You’re really reconstructing a data depence graph not an interference graph. In ...

rayiner · on Oct 18, 2018

A couple of more points. The architectural registers are real places. Say you write to RDX, don’t do anything with it for a million instructions, then read from it. Where does the data come from? There is an architectural register file and RDX is a specific register in it. The renaming is only temporary. An instruction doesn’t hang on to a ROB entry and rename register until every instruction that may use it has executed. When the instruction is retired in order, the value is written back to the architectural register file, and the rename register and ROB entry is freed for some other instruction. So the renaming is ephemeral, only lasting until retirement.

Tuna-Fish · on Oct 18, 2018

> A couple of more points. The architectural registers are real places. Say you write to RDX, don’t do anything with it for a million instructions, then read from it. Where does the data come from? There is an architectural register file and RDX is a specific register in it.

This was true on all the P6-derived cores, but is no longer true on any modern CPU that uses a PRF.

On PRF cpus (SNB and everything after it), the final backing store of register data is the PRF, and the architectural registers are just pointers to this file. Every instruction gets renamed in the frontend, and there simply is no architectural register file.

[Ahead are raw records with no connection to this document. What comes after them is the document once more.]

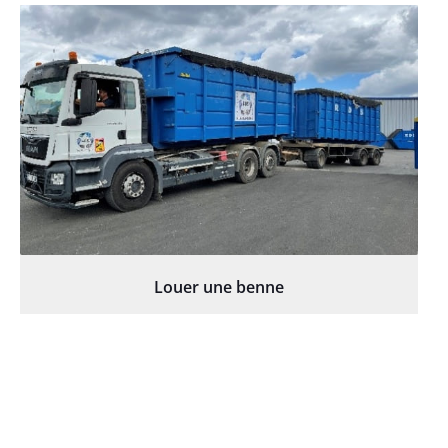
Louer une benne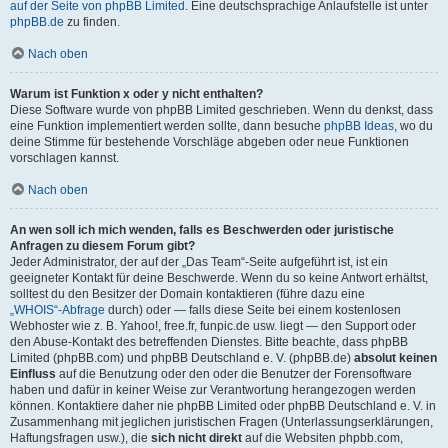
auf der Seite von phpBB Limited
. Eine deutschsprachige Anlaufstelle ist unter
phpBB.de
zu finden.
Nach oben
Warum ist Funktion x oder y nicht enthalten?
Diese Software wurde von phpBB Limited geschrieben. Wenn du denkst, dass
eine Funktion implementiert werden sollte, dann besuche
phpBB Ideas
, wo du
deine Stimme für bestehende Vorschläge abgeben oder neue Funktionen
vorschlagen kannst.
Nach oben
An wen soll ich mich wenden, falls es Beschwerden oder juristische
Anfragen zu diesem Forum gibt?
Jeder Administrator, der auf der „Das Team“-Seite aufgeführt ist, ist ein
geeigneter Kontakt für deine Beschwerde. Wenn du so keine Antwort erhältst,
solltest du den Besitzer der Domain kontaktieren (führe dazu eine
„WHOIS“-Abfrage
durch) oder — falls diese Seite bei einem kostenlosen
Webhoster wie z. B. Yahoo!, free.fr, funpic.de usw. liegt — den Support oder
den Abuse-Kontakt des betreffenden Dienstes. Bitte beachte, dass phpBB
Limited (phpBB.com) und phpBB Deutschland e. V. (phpBB.de)
absolut keinen
Einfluss
auf die Benutzung oder den oder die Benutzer der Forensoftware
haben und dafür in keiner Weise zur Verantwortung herangezogen werden
können. Kontaktiere daher nie phpBB Limited oder phpBB Deutschland e. V. in
Zusammenhang mit jeglichen juristischen Fragen (Unterlassungserklärungen,
Haftungsfragen usw.), die
sich nicht direkt
auf die Websiten phpbb.com,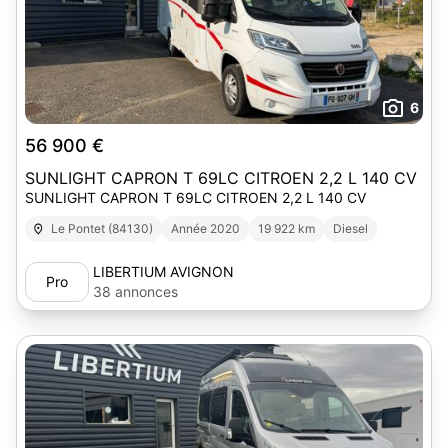
6
56 900 €
SUNLIGHT CAPRON T 69LC CITROEN 2,2 L 140 CV
SUNLIGHT CAPRON T 69LC CITROEN 2,2 L 140 CV
Le Pontet (84130)
Année 2020
19 922 km
Diesel
LIBERTIUM AVIGNON
Pro
38 annonces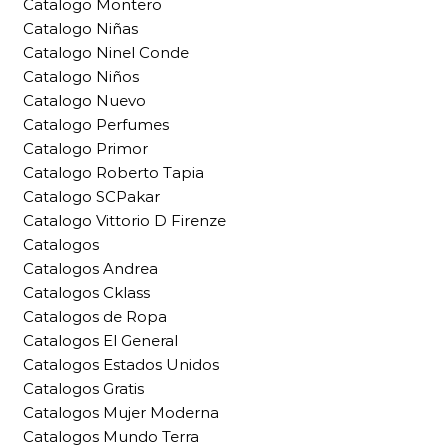
Catalogo Montero
Catalogo Niñas
Catalogo Ninel Conde
Catalogo Niños
Catalogo Nuevo
Catalogo Perfumes
Catalogo Primor
Catalogo Roberto Tapia
Catalogo SCPakar
Catalogo Vittorio D Firenze
Catalogos
Catalogos Andrea
Catalogos Cklass
Catalogos de Ropa
Catalogos El General
Catalogos Estados Unidos
Catalogos Gratis
Catalogos Mujer Moderna
Catalogos Mundo Terra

Also, ROB does a very different task on those CPUs, to the point that still calling it ROB is misleading. The current architectural register names are held in the frontend, as part of the register rename hardware, not in the ROB. ROB holds on to instruction status, and the PRF register names for all the sources. So an used PRF entry can be garbage collected when it no longer exists in either the architectural name file or the ROB.

For a more detailed explanation, read: https://www.realworldtech.com/sandy-bridge/5/

rayiner · on Oct 18, 2018

That's correct, but a bit in the weeds. I was addressing OP's statement: "rdi, rsi, etc. are nothing but compressed node identifiers in an interference graph." In a modern CPU, this is true only for speculative state. If I have "ADD RAX, 1" and RAX was last written by an in-flight operation, I don't care about RAX qua RAX. It's just a name that connects an operation that produces a value to an operation that consumes it. However, if the instruction that last wrote RAX was committed long ago, what we care about is the architectural state of RAX. That distinguishes modern OOO CPUs from pure data flow machines.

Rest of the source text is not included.